(Source data)
• • • • •

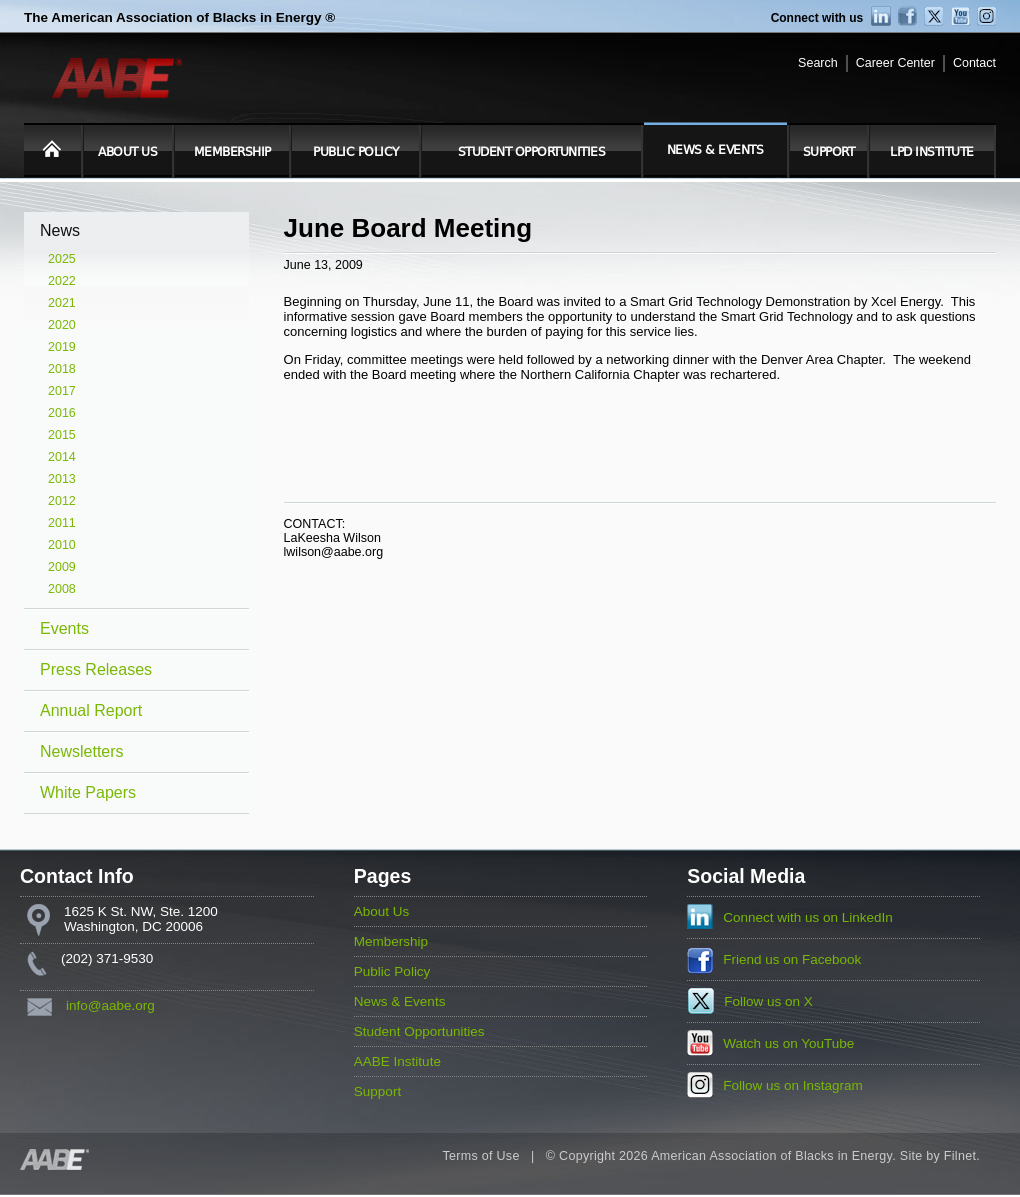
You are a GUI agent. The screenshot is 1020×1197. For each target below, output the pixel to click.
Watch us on (788, 1043)
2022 (62, 281)
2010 (62, 545)
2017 (62, 391)
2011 (62, 523)
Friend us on (792, 959)
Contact (974, 63)
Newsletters (82, 751)
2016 (62, 413)
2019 (62, 347)
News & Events (715, 150)
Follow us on (768, 1001)
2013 (62, 479)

• • • • •

• [Work instruction]: In the copy, every entry must appear exactly as written, and no picture may appear.

• [Task output]:
You are a GUI agent. The screenshot is 1020×1197. For each target below, output the pixel to click.
Watch us on (788, 1043)
2022 (62, 281)
2010 (62, 545)
2017 (62, 391)
2011 (62, 523)
Friend us on (792, 959)
Contact (974, 63)
Newsletters (82, 751)
2016 (62, 413)
2019 (62, 347)
News & Events (715, 150)
Follow us on (768, 1001)
2013 (62, 479)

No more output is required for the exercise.